#### Assignment
Nothing but a verbatim copy of the data, minus the images, should be returned.

#### Data for review
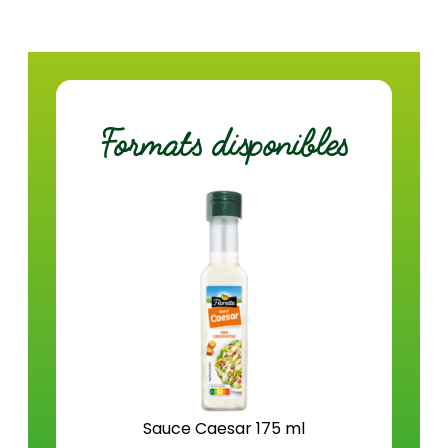
Matières grasses (g)
33,0
dont acides gras saturés (g)
3,1
Glucides (g)
2,9
Formats disponibles
dont sucres (g)
0,4
Fibres (g)
0,3
Protéines (g)
1,2
Sel (g)
1,6
Sauce Caesar 175 ml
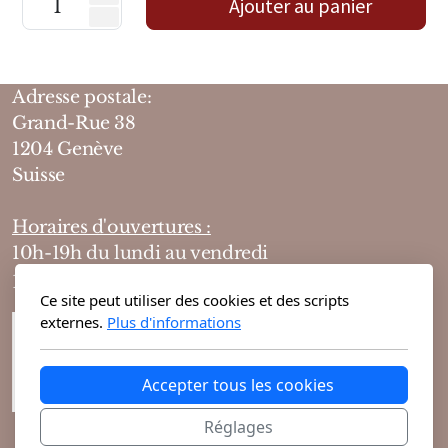
Ajouter au panier
Mixte
Bougies
Adresse postale:
Diffuseurs
Grand-Rue 38
Cosmétiques
1204 Genève
Suisse
Horaires d'ouvertures :
10h-19h du lundi au vendredi
10h-18h le samedi
Ce site peut utiliser des cookies et des scripts
externes.
Plus d'informations
Accepter tous les cookies
Réglages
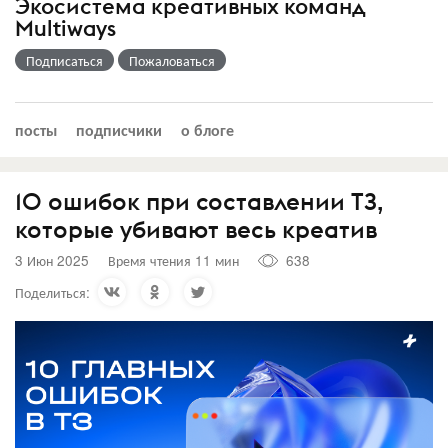
Экосистема креативных команд
Multiways
Подписаться
Пожаловаться
посты
подписчики
о блоге
10 ошибок при составлении ТЗ,
которые убивают весь креатив
3 Июн 2025
Время чтения 11 мин
638
Поделиться:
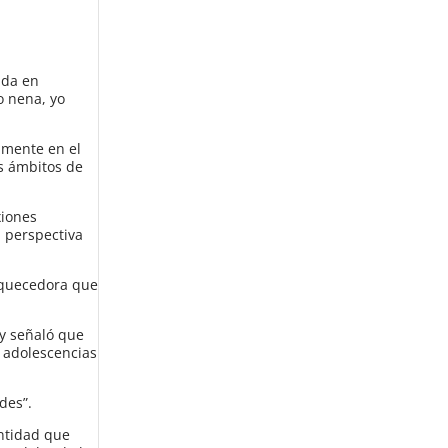
cada en
o nena, yo
lmente en el
s ámbitos de
xiones
 perspectiva
riquecedora que
 y señaló que
 adolescencias
des”.
entidad que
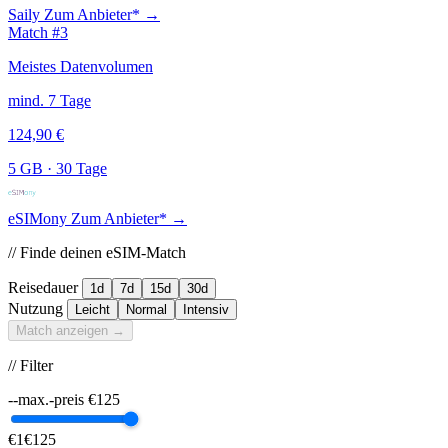
Saily
Zum Anbieter* →
Match #3
Meistes Datenvolumen
mind. 7 Tage
124,90 €
5 GB
·
30 Tage
eSIMony
Zum Anbieter* →
// Finde deinen eSIM-Match
Reisedauer
1d
7d
15d
30d
Nutzung
Leicht
Normal
Intensiv
Match anzeigen →
// Filter
--max.-preis
€
125
€1
€125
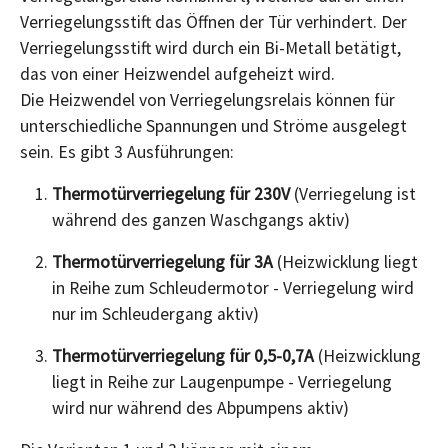
Verriegelungsstift das Öffnen der Tür verhindert. Der
Verriegelungsstift wird durch ein Bi-Metall betätigt,
das von einer Heizwendel aufgeheizt wird.
Die Heizwendel von Verriegelungsrelais können für
unterschiedliche Spannungen und Ströme ausgelegt
sein. Es gibt 3 Ausführungen:
Thermotürverriegelung für 230V
(Verriegelung ist
während des ganzen Waschgangs aktiv)
Thermotürverriegelung für 3A
(Heizwicklung liegt
in Reihe zum Schleudermotor - Verriegelung wird
nur im Schleudergang aktiv)
Thermotürverriegelung für 0,5-0,7A
(Heizwicklung
liegt in Reihe zur Laugenpumpe - Verriegelung
wird nur während des Abpumpens aktiv)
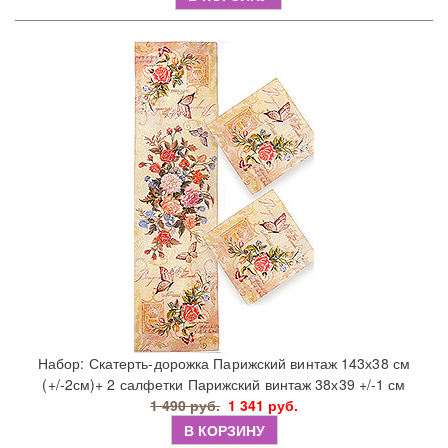
Набор: Скатерть-дорожка Парижский винтаж 143х38 см
(+/-2см)+ 2 салфетки Парижский винтаж 38х39 +/-1 см
1 490 руб.
1 341 руб.
В КОРЗИНУ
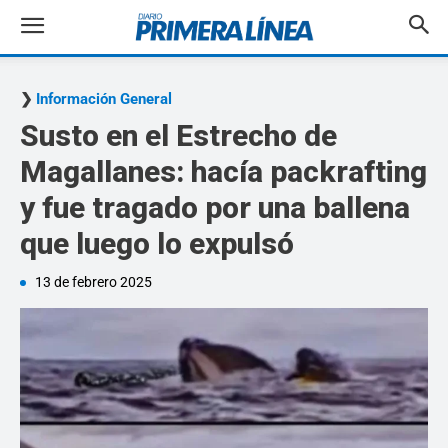
Información General
Susto en el Estrecho de
Magallanes: hacía packrafting
y fue tragado por una ballena
que luego lo expulsó
13 de febrero 2025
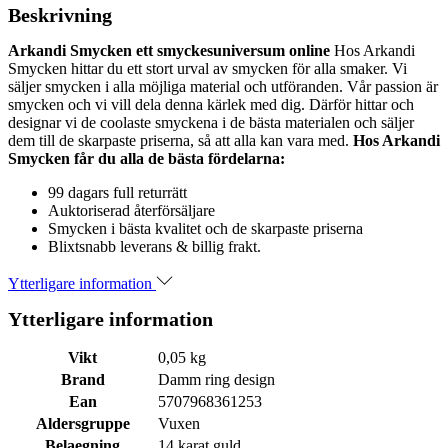
Beskrivning
Arkandi Smycken ett smyckesuniversum online
Hos Arkandi
Smycken hittar du ett stort urval av smycken för alla smaker. Vi
säljer smycken i alla möjliga material och utföranden. Vår passion är
smycken och vi vill dela denna kärlek med dig. Därför hittar och
designar vi de coolaste smyckena i de bästa materialen och säljer
dem till de skarpaste priserna, så att alla kan vara med.
Hos Arkandi
Smycken får du alla de bästa fördelarna:
99 dagars full returrätt
Auktoriserad återförsäljare
Smycken i bästa kvalitet och de skarpaste priserna
Blixtsnabb leverans & billig frakt.
Ytterligare information
Ytterligare information
Vikt
0,05 kg
Brand
Damm ring design
Ean
5707968361253
Aldersgruppe
Vuxen
Belaegning
14 karat guld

#### Reply
Matières grasses (g)
33,0
dont acides gras saturés (g)
3,1
Glucides (g)
2,9
Formats disponibles
dont sucres (g)
0,4
Fibres (g)
0,3
Protéines (g)
1,2
Sel (g)
1,6
Sauce Caesar 175 ml
Ajouter au panier
Mixte
Bougies
Adresse postale:
Diffuseurs
Grand-Rue 38
Cosmétiques
1204 Genève
Suisse
Horaires d'ouvertures :
10h-19h du lundi au vendredi
10h-18h le samedi
Ce site peut utiliser des cookies et des scripts
externes.
Plus d'informations
Accepter tous les cookies
Réglages
Экосистема креативных команд
Multiways
Подписаться
Пожаловаться
посты
подписчики
о блоге
10 ошибок при составлении ТЗ,
которые убивают весь креатив
3 Июн 2025
Время чтения 11 мин
638
Поделиться:
cada en
o nena, yo
lmente en el
s ámbitos de
xiones
 perspectiva
riquecedora que
 y señaló que
 adolescencias
des”.
entidad que
Saily
Zum Anbieter* →
Match #3
Meistes Datenvolumen
mind. 7 Tage
124,90 €
5 GB
·
30 Tage
eSIMony
Zum Anbieter* →
// Finde deinen eSIM-Match
Reisedauer
1d
7d
15d
30d
Nutzung
Leicht
Normal
Intensiv
Match anzeigen →
// Filter
--max.-preis
€
125
€1
€125
Verriegelungsstift das Öffnen der Tür verhindert. Der
Verriegelungsstift wird durch ein Bi-Metall betätigt,
das von einer Heizwendel aufgeheizt wird.
Die Heizwendel von Verriegelungsrelais können für
unterschiedliche Spannungen und Ströme ausgelegt
sein. Es gibt 3 Ausführungen:
Thermotürverriegelung für 230V
(Verriegelung ist
während des ganzen Waschgangs aktiv)
Thermotürverriegelung für 3A
(Heizwicklung liegt
in Reihe zum Schleudermotor - Verriegelung wird
nur im Schleudergang aktiv)
Thermotürverriegelung für 0,5-0,7A
(Heizwicklung
liegt in Reihe zur Laugenpumpe - Verriegelung
wird nur während des Abpumpens aktiv)
Набор: Скатерть-дорожка Парижский винтаж 143х38 см
(+/-2см)+ 2 салфетки Парижский винтаж 38х39 +/-1 см
1 490 руб.
1 341 руб.
В КОРЗИНУ
Información General
Susto en el Estrecho de
Magallanes: hacía packrafting
y fue tragado por una ballena
que luego lo expulsó
13 de febrero 2025
Beskrivning
Arkandi Smycken ett smyckesuniversum online
Hos Arkandi
Smycken hittar du ett stort urval av smycken för alla smaker. Vi
säljer smycken i alla möjliga material och utföranden. Vår passion är
smycken och vi vill dela denna kärlek med dig. Därför hittar och
designar vi de coolaste smyckena i de bästa materialen och säljer
dem till de skarpaste priserna, så att alla kan vara med.
Hos Arkandi
Smycken får du alla de bästa fördelarna:
99 dagars full returrätt
Auktoriserad återförsäljare
Smycken i bästa kvalitet och de skarpaste priserna
Blixtsnabb leverans & billig frakt.
Ytterligare information
Ytterligare information
Vikt
0,05 kg
Brand
Damm ring design
Ean
5707968361253
Aldersgruppe
Vuxen
Belaegning
14 karat guld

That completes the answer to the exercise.